A New York Judge recently issued a court order that allows just two cannabis retailers to open for business, while hundreds of others are put on hold.
On Oct. 6, Judge Kevin Bryant permitted Manhattan-based ConBud LLC and Queens-based Kush Culture LLC (also known as Terp Bros) to be exempt from the current hold on cannabis business operations.
Bryant initially issued the injunction in August, which prevents retail cannabis licensees from opening. Currently, more than 400 conditional adult-use retail dispensary licensees are on hold, and while no more licenses are being awarded by the Office of Cannabis Management (OCM). Only 23 cannabis businesses are operating throughout the entire state.
“While today’s ruling is a disappointment, we are committed to working with the Cannabis Control Board to find a way forward that does not derail our efforts to bring the most equitable cannabis market in the nation to life,” the OCM said in a response to Bryan’s decision.
Bryant stated that any licensees who were already ready to open by Aug. 7 would be allowed to request an exemption from his injunction. In response to this, the OCM sent a list of 30 retailers who were ready to open and seek exemption, although Bryant did not agree that most of them were actually ready.
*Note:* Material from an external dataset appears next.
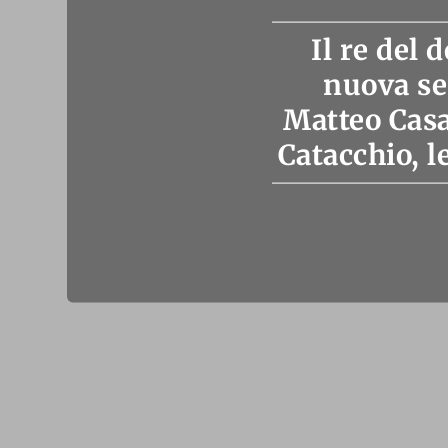
Il re del
nuova se
Matteo Cas
Catacchio, l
ConBud and Kush Culture are the only approved licensees so far.
According to attorney Jorge Vasquez, representing both ConBud and Kush Culture, there’s a light at the end of the tunnel in regard to the injunction. “We’re certainly pleased with the decision,” Vasquez said. “It’s certainly a step in the right direction for the CAURD program and for CAURD licensees, and we hope that these two are just the first of more to come.”
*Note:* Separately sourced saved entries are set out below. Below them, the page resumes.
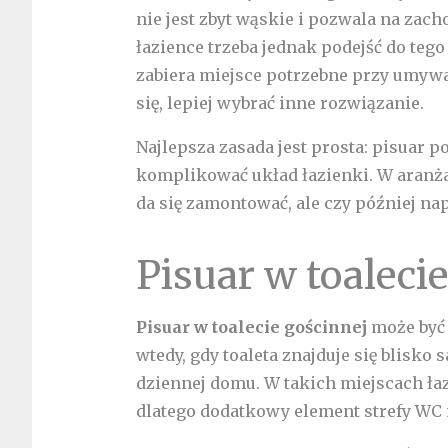
nie jest zbyt wąskie i pozwala na zac
łazience trzeba jednak podejść do teg
zabiera miejsce potrzebne przy umyw
się, lepiej wybrać inne rozwiązanie.
Najlepsza zasada jest prosta: pisuar 
komplikować układ łazienki. W aranżacj
da się zamontować, ale czy później na
Pisuar w toaleci
Pisuar w toalecie gościnnej
może być
wtedy, gdy toaleta znajduje się blisko s
dziennej domu. W takich miejscach ła
dlatego dodatkowy element strefy WC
Vasquez added that there isn’t a specific date that the two businesses will open, but with Bryant’s approval, it could be as soon as tomorrow.
According to a statement from attorney Wei Hu, obtained by Green Market Report, he expressed his excitement that Bryant had approved two licensees so far, and expects possibly 14 more exemptions to be announced in the very near future. “With open applications, there is no basis for the injunction to remain against any provisional CAURD licensee… There is no basis for this litigation to continue to impose unprecedented pain against hundreds of families,” said Hu. “That being said, I am thrilled my clients Jeremy Rivera and Alessandro Cottone can resume the commitment to bringing access to licensed cannabis to the Astoria Queens community, and the dozens of living-wage jobs that come along with it.”
Kush Culture/Terp Bros also told Green Market Report about being one of few to be exempt so far. “We’re ecstatic. We’re going to try to move as fast as we can,” said Jeremy Rivera about Terp Bros. “It’s been long enough. We’ve been holding off for two months almost since the injunction started back in August. Now, it’s getting the staff trained, getting inventory in.”
Another attorney involved in representing the CAURD licensees, Duncan Delano, added that the situation is hopeful, but not entirely reassuring at the moment. “If you’re not one of those two [licensees], you’re still pretty frustrated. I have many clients in that boat. But it is hopeful, and I’m portraying that to my clients, as a sign of hope.”
A group of four military veterans also filed a lawsuit against the state of New York in August regarding the first approved licenses being awarded to individuals with cannabis convictions, and no disabled veterans or members of a minority group received a license. “The MRTA had already established a goal to award 50% of all adult-use licenses to social and economic equity applicants. But instead of following the law, OCM and CCB created their own version of ‘social equity’ and determined for themselves which individuals would get priority to enter New York’s nascent adult-use cannabis market,” reads a joint statement on behalf of the veterans.
In September, new rules were approved by regulators to open up license applications for social equity applicants (which includes veterans, minority and women-owned businesses, and struggling cultivators starting on Oct. 4. “It’s about time,” said Carmine Fiore, one of the veterans in the case. “We finally have an equitable playing field. We are finally being prioritized—as we should have been under the law.”
According to Delano, cases such as these could lead to additional lawsuits in the future. “It’s part of a strategy that continues to be working: playing hardball and OCM being on the defensive,” he said.
While the landscape of the New York cannabis industry remains tumultuous for the time being, the city of Rochester is preparing for the influx of cannabis jobs. At the end of September, the Rochester Public Library announced a five-week cannabis certification program to help prepare city residents to embark on new careers in cannabis. “As we prepare for legal cannabis dispensaries to operate in our region, it is important to make sure we have a pool of qualified employees ready to start working in these businesses as soon as they open,” said Rochester Mayor Malik D. Evans. “The City of Rochester puts a lot of consideration into our processes to make sure cannabis businesses are set up to succeed in our city, especially for Black and Brown people who were most negatively affected by the war on drugs.